I hadn’t realized they were Steranko until I was writing this article. I think the Maitz is still my favorite though… It’s gorgeously colorful and, like you, I’m left wondering what the heck that giant puppy is up to, exactly.
Harold Lamb in space! Marvelous. I’ll have to see if Howard Andrew Jones concurs… He’s our resident Lamb expert. (And my go-to guy for Brackett scholarship, now that I think about it.)
I bought The Hugo Winners and The Foundation trilogy as part of my introductory package when I joined the SFBC, although it was a few years after you did. (I picked up Before the Golden Age second-hand the next year.)
One of the first regular purchases I made through the Club was The Best of Leigh Brackett. It wasn’t long before I bought The Book of Skaith. Great stuff.
I totally forgot about the Boris covers! That set deserves to be highlighted as well, he did a fine job (at least, I think he did a full set). I’ll have to try and track them all down. If I can find them, I’ll reprint them here.
I bought THE BEST OF BRACKETT through the club as well (with another gorgeous Boris cover, I believe). I was scarcely 12 years old when those books arrived. Every fan has tales of the books that first made them a fan…. For me it was that box of books that truly turned me into a life-long genre reader.
The Boris cover is on the paperback edition of The Best of Leigh Brackett, and a fine cover it is. The SFBC edition had a watercolor painting from what I recall. The interweb thingy tells me the artist on that edition was Jack Woolhiser.
Also, I’ve seen alternate covers for the Paizo editions of the Skaith books.
It’s all part of a massive conspiracy to get me to finally sit down and read a substantial amount of Leigh Brackett. Good job!
Joe, you’ve found us out.
Best. Conspiracy. Ever.
(And on top of everything else, the Sword & Sorcery group on GoodReads chose Sword & Planet for the next group read theme. Clearly it’s fate.)
Now I have to rush off to GoodReads to join Sword & Sorcery group.
First, While Leigh Brackett and Harold Lamb are two of my very favorite writers and while they both love telling a grand adventure, I find their style very different. Lamb is lean and spare, though not without an emotional subtext and some occasional moments of beautiful prose.
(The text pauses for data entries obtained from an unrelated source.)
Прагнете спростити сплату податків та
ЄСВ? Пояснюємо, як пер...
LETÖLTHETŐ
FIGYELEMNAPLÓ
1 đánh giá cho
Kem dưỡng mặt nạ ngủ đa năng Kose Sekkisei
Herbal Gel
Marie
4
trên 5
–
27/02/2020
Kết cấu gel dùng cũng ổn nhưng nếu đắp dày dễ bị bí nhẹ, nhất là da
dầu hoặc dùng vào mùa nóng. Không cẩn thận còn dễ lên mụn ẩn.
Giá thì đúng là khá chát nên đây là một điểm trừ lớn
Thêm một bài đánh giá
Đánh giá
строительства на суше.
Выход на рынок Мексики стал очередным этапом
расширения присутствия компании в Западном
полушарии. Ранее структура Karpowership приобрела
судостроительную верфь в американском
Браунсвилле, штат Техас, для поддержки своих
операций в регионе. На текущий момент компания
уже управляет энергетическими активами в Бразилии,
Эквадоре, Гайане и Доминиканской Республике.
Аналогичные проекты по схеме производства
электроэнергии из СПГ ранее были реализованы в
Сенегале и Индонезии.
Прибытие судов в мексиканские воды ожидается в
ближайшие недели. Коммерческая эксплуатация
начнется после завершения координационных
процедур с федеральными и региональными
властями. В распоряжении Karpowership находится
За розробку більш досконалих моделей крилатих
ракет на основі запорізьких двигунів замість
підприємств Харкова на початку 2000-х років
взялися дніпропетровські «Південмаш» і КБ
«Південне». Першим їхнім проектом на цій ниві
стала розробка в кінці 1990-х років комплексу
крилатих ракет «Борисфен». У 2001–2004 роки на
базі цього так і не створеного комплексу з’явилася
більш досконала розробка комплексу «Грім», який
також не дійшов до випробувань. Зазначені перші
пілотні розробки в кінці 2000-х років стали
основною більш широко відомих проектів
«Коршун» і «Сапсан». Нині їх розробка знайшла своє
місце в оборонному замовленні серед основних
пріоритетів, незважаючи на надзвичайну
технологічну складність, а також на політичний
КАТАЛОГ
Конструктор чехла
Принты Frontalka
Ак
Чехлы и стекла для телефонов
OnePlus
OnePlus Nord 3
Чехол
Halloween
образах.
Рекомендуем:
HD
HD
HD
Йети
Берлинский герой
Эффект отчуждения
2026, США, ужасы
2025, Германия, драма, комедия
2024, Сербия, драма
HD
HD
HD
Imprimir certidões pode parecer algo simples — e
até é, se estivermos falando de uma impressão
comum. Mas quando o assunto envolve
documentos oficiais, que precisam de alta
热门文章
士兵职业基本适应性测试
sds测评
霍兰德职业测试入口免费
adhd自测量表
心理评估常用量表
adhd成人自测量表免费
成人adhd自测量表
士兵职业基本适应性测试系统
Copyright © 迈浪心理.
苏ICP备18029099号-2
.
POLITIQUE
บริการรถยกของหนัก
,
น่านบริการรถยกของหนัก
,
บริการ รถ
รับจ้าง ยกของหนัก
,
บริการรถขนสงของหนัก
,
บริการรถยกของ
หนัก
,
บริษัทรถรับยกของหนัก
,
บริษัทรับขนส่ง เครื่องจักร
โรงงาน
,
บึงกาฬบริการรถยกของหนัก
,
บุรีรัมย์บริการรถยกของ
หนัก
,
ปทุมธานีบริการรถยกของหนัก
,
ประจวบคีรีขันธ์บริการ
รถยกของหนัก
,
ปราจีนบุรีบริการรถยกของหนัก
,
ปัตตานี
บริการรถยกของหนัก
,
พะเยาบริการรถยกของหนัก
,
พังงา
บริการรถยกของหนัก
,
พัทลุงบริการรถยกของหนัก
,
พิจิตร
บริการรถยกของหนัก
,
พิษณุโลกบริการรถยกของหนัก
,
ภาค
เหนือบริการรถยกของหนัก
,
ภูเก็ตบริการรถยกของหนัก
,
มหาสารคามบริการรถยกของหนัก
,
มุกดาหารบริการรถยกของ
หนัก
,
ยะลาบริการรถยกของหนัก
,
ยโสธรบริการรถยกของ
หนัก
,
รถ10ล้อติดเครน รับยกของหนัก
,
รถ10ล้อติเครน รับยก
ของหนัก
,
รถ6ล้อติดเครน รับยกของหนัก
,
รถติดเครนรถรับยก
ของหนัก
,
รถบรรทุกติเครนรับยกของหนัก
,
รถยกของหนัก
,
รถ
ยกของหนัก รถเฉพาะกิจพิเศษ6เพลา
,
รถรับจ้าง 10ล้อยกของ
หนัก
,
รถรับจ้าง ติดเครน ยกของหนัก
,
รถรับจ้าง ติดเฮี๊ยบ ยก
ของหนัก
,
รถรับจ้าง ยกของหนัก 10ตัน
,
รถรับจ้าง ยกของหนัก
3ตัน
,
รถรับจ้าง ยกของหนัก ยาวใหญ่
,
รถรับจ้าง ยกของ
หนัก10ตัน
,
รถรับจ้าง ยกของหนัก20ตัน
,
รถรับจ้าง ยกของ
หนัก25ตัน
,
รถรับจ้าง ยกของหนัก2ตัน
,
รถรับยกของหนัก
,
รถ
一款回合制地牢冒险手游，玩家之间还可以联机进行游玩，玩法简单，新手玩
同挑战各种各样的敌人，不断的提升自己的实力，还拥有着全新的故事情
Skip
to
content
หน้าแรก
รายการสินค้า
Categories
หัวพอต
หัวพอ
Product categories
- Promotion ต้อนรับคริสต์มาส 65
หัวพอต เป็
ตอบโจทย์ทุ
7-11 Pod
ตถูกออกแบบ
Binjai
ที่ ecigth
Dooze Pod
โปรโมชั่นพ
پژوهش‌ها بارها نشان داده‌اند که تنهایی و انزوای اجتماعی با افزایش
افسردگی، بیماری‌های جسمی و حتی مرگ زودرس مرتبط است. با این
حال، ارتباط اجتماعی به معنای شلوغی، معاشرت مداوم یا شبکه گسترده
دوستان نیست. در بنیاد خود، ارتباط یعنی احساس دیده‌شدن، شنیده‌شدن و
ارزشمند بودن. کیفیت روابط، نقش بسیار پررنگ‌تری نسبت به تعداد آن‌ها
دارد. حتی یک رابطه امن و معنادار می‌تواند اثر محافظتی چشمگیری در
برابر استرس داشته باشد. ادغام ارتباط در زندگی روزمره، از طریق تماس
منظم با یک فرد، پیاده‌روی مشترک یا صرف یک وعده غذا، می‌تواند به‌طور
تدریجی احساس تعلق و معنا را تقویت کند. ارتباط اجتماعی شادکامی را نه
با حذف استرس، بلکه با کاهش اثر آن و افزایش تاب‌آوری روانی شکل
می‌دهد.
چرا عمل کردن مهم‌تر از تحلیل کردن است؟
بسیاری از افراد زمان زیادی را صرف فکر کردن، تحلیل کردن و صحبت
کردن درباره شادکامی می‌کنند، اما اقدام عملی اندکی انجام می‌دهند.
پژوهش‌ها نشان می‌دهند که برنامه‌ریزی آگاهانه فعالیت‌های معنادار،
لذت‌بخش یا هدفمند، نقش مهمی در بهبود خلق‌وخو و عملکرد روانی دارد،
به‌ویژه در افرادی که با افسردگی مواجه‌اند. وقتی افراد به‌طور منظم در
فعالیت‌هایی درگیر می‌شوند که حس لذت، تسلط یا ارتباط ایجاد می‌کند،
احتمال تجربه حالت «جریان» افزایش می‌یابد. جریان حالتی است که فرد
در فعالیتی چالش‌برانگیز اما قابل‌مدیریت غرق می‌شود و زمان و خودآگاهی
Brackett is lean but laced with poetry, having been heavily influenced by the hard-boiled style.
Second, Stark IS A BLACK MAN. Every one of those covers got it wrong until PLanet Stories got ahold of him. Sure, some of them are way cool, but they’re still wrong. Brackett didn’t hide it, either. Go ahead. Crack open any one of the Skaith books or the three (well, four, if you count “Stark and the Star Kings”) short stories/novellas, and you’ll see that he’s NOT a white dude.
Third, I always thought the third Skaith book was a bit of a let down, and that the whole series is a little more “frying pan to fire,” plotting wise, than her best short stories. That’s not to say that I dislike them, just that I don’t think they’re Brackett at her VERY best. The third one, I think, reads like The Contractual Obligation of Skaith.